Je suis un bateau qui as pris le large. Je vogue au grée de chaque vague, sans boussole. Et on verra bien si je trouve un phare. Pas un phare d'ailleurs, un port plutôt. Un endroit où je pourrais reposer mon petit corps dodu. Où je pourrais prendre toute la place avec mes doutes mes colères et mes rires.
Quand je lis mes textes à voix haute dans cette cuisine, ça donne une sonorité très particulière aux mots. Quand je regarde par la fenêtre, c'est une nouvelle vue que je vois. La nuit, j'entends les trains entrer en gare et j'ai chaud. Bien trop chaud.
Le matin quand le réveil sonne j'ai du mal à me lever. Du mal à passer la porte. J'me demande combien de fois je vais encore passer cette fichue porte. J'me demande si il reste quoi que ce soit que je n'ai pas envahi ici.

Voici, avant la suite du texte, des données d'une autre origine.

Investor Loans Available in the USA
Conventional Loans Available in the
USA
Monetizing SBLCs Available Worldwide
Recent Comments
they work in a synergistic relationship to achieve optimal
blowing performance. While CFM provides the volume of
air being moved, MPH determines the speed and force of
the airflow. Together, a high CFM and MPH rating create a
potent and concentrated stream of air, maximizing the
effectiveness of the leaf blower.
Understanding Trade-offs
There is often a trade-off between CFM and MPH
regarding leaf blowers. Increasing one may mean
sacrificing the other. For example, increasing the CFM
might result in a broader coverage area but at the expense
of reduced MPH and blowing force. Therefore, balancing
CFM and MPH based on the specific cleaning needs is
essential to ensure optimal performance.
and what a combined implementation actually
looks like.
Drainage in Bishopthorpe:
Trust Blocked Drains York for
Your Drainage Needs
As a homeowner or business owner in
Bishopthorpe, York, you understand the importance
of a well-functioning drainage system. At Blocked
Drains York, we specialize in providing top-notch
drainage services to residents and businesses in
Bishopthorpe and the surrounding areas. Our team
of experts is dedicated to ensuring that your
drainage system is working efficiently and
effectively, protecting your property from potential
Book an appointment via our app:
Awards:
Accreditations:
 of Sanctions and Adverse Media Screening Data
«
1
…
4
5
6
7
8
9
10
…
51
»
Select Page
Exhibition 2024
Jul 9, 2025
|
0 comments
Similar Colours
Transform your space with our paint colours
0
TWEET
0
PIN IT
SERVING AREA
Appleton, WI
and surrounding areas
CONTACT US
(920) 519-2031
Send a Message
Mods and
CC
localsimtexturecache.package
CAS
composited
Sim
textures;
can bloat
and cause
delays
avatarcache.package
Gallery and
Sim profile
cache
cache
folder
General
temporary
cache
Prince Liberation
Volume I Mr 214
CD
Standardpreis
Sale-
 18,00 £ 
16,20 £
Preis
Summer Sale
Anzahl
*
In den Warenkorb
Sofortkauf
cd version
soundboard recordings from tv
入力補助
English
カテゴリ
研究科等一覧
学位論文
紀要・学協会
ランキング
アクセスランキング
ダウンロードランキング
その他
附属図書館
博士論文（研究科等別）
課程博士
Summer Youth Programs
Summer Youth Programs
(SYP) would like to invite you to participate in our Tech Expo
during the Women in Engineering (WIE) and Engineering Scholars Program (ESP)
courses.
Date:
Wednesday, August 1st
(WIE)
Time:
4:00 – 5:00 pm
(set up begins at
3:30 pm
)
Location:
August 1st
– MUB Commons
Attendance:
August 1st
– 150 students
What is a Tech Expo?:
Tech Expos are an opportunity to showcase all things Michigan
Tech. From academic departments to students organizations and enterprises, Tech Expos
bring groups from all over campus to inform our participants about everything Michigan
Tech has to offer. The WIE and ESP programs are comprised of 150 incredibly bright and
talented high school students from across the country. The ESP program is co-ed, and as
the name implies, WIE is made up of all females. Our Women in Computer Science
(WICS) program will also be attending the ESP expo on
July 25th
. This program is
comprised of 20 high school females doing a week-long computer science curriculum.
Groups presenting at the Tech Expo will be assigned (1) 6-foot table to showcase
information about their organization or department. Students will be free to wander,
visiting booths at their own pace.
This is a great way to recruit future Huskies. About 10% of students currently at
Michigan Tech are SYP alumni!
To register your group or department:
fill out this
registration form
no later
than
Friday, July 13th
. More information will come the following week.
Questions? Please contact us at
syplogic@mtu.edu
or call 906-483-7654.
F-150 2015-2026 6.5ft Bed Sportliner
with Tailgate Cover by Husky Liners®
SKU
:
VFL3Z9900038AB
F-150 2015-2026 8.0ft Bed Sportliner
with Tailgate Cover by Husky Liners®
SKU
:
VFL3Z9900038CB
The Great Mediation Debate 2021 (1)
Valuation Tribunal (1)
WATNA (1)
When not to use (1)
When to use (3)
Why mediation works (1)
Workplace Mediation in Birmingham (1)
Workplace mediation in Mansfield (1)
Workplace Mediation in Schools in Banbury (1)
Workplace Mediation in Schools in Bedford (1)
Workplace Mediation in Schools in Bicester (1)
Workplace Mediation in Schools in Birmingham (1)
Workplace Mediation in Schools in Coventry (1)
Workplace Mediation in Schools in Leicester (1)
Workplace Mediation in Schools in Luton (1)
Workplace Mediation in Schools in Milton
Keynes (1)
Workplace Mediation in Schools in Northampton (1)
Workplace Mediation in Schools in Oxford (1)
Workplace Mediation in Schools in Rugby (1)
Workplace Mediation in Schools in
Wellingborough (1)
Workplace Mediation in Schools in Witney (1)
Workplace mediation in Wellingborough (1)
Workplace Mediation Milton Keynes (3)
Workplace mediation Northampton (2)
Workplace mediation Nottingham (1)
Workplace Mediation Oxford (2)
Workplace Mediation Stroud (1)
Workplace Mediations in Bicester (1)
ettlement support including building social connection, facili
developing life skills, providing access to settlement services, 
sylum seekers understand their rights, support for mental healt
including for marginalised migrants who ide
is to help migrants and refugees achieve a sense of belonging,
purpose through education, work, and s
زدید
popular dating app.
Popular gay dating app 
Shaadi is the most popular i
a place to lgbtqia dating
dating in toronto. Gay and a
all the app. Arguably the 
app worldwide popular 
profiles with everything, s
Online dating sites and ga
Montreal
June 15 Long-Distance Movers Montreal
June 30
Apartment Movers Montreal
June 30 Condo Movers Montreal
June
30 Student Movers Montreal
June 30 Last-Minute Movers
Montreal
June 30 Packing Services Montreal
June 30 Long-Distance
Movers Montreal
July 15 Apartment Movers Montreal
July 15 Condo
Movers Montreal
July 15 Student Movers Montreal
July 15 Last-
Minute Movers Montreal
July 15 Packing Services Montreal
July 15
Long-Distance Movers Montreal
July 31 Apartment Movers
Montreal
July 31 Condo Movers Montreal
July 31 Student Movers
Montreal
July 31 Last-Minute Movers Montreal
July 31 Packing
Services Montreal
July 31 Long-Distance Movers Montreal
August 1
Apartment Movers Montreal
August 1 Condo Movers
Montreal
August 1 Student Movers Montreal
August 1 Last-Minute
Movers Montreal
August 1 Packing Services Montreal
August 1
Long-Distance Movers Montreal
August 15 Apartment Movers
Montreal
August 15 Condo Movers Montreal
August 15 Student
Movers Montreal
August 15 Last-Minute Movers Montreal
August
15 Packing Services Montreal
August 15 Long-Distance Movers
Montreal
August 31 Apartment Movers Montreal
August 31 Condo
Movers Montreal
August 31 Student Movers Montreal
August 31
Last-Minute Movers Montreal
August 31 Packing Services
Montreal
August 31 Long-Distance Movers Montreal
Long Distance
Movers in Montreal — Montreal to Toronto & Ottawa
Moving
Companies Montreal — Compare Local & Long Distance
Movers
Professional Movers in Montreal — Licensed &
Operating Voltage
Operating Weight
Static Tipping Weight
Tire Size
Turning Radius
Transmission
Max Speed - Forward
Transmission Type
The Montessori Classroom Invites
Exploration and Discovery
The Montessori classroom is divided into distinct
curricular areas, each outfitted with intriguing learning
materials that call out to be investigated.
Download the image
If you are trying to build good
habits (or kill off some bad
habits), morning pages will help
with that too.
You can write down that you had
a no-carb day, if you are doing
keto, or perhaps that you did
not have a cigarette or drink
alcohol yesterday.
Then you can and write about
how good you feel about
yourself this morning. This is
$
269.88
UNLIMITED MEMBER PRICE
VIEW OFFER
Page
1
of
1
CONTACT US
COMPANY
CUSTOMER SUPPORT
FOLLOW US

Je suis de mauvaise humeur tout les matins, j'aimerais dormir mais ça se passe jamais comme ça. Même si ça m'agace au possible, ça finit par me faire rire. Je sais pas comment il fait, il me fait rire quand la colère monte. Il fait retomber toute la hargne qui se crée dans mon bide. Enfin je suis pas en colère le matin, juste extrêmement bougon. Il fait du bruit, il s'obstine à me raconter des trucs dont je me fou. Mais bon, je me réveille quand même. Je finis par m'assoir et j'accepte son café.
Je bois ce café trop fort tout les matins, et j'apprécie. Le café est vraiment dégueulasse en soi. Mais il représente tout ce qui se passe en ce moment, il me raccroche à la réalité. Le goût est trop fort, la tasse est trop chaude et ça brûle mes mains. Mais j'aime vivre ça tout les matins. J'aime attraper la tasse remplie qu'on me tend. Et peut être que bientôt, je serais loin de tout ça et ça me paraîtra comme un souvenir flou. Comme si j'avais tout fantasmé.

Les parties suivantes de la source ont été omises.